Subject: O_REG_ONLY, O_NOFOLLOW, open_ass(), and other such beasts
To: None <firstname.lastname@example.org>
From: Charles M. Hannum <email@example.com>
Date: 12/05/2000 19:27:38
So it seems to me the issues can be summarized as follows. Everything
that applies to UIDs also applies (more or less symmetrically) to
GIDs, so I will merely speak of UIDs.
* setreuid() makes it difficult to do POSIX-style euid swapping.
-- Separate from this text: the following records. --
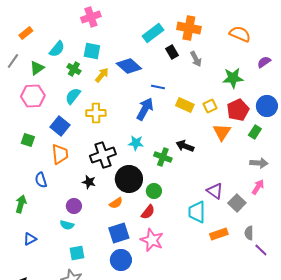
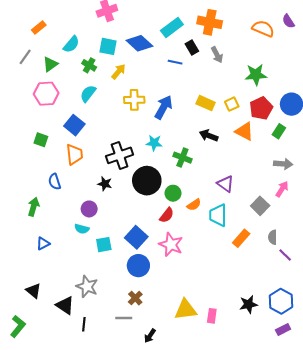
purple semicircle: (264, 62) -> (288, 21), moved, turned -88
blue diamond: (129, 66) -> (139, 43), moved
blue line: (158, 87) -> (175, 62), moved
yellow cross: (96, 113) -> (134, 100), moved
orange triangle: (222, 132) -> (244, 131), turned -36
black arrow: (185, 146) -> (209, 136), moved
purple triangle: (215, 191) -> (225, 184), moved
orange semicircle: (116, 203) -> (194, 205), moved
blue square: (119, 233) -> (136, 237), turned -30
orange rectangle: (219, 234) -> (241, 238), turned -30
cyan square: (77, 253) -> (104, 245), moved

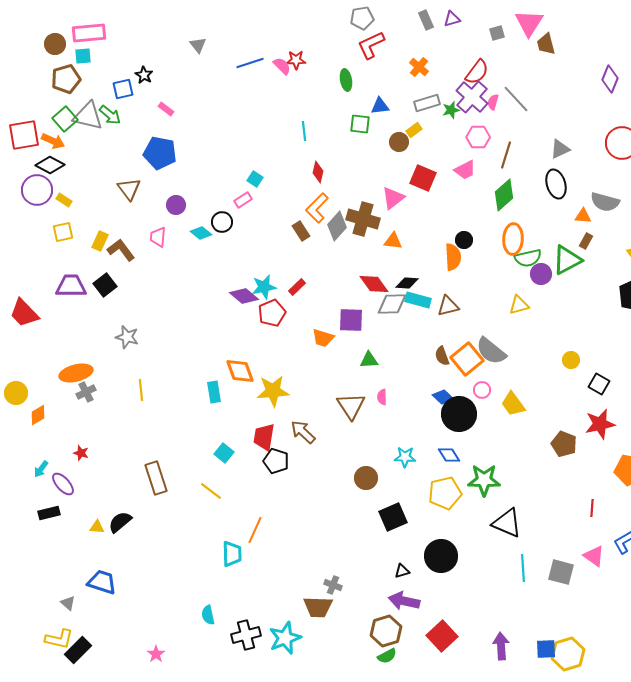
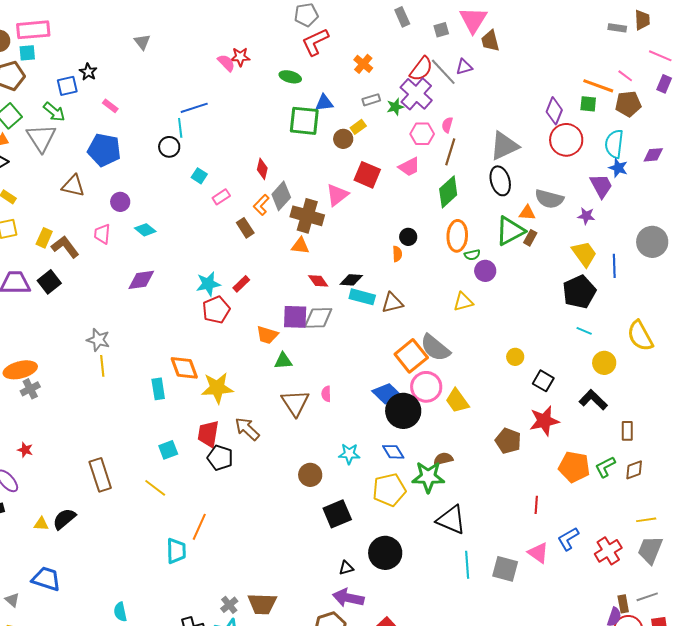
purple triangle: (452, 19) -> (464, 67), moved
gray rectangle: (426, 20) -> (402, 17), moved
blue line: (250, 63) -> (194, 108), moved
purple diamond: (610, 79) -> (554, 111), moved
green ellipse: (346, 80) -> (290, 77), turned -65
gray line: (516, 99) -> (443, 72), moved
pink semicircle: (493, 102) -> (447, 125), moved
gray rectangle: (427, 103) -> (371, 100), size x0.7
gray triangle: (88, 116) -> (41, 138), moved, turned 44
green square: (360, 124) -> (304, 121), size x1.5
cyan line: (304, 131) -> (180, 128), moved
gray triangle: (560, 149) -> (504, 146), size x1.5
brown triangle: (129, 189) -> (73, 186), turned -40
pink rectangle: (243, 200) -> (221, 197), moved
orange L-shape: (317, 208) -> (261, 205), size x0.7
black circle: (222, 222) -> (169, 147), moved
gray diamond: (337, 226) -> (281, 196), moved
orange triangle: (393, 241) -> (300, 246), moved
orange semicircle: (453, 257) -> (397, 254), size x0.6
green semicircle: (528, 258) -> (472, 255), size x0.6
green triangle: (567, 260) -> (510, 231), moved
red diamond: (374, 284) -> (318, 281), size x0.7
purple diamond: (244, 296) -> (141, 280), moved, turned -48
gray diamond: (392, 304) -> (318, 318), moved
gray star: (127, 337) -> (98, 340), moved
brown semicircle: (442, 356) -> (443, 459), moved, turned 96
green triangle: (369, 360) -> (283, 361), moved
yellow line: (141, 390) -> (102, 366), moved
pink circle: (482, 390) -> (426, 387), size x1.8
blue diamond: (443, 397) -> (387, 394), size x1.4
cyan square: (224, 453) -> (168, 450), turned 30
gray cross: (333, 585) -> (229, 605), moved, turned 30
cyan semicircle: (208, 615) -> (120, 612), moved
This is certainly problematic, but I note that nothing in NetBSD is
using setreuid(), except in a few cases where it's a degenerate case
and could be a call to setuid() or seteuid() instead. So, this does
not seem to be an issue for NetBSD libraries or application
It is true that we must assume that setuid programs do not use
setreuid() in order to code euid-swapping safely in libraries. But
we also assume that setuid programs don't use gets() and other
`unsafe' functions. Protecting against broken third party software
is an intractible problem. Ergo, it is pointless to try to `solve'
it in this one case alone.
* We do not want setuid programs or other programs running as root to
inappropriately open devices, named pipes, etc.
I note several things:
* In general, it is already bad policy, if not completely incorrect,
for such programs to be opening files as root (or the saved user
ID, anyway, if not root). This has in the past led to documented
holes, were people were able to directly read or infer the data in
a file owned by someone else. Therefore, such programs should be
opening the file/device/socket/pipe as the original user ID
* A normal user cannot create device nodes. However, they may have
permissions on a device. A normal user *can* create sockets and
pipes. This may cause a setuid program to rewind a tape drive or
stall trying to read from a pipe.
So what? If the user has appropriate permissions, they can dd to
the device or screw with it in some other way. BFD. We should
not be second-guessing the user and preventing them from doing
something when it does not pose any security risk.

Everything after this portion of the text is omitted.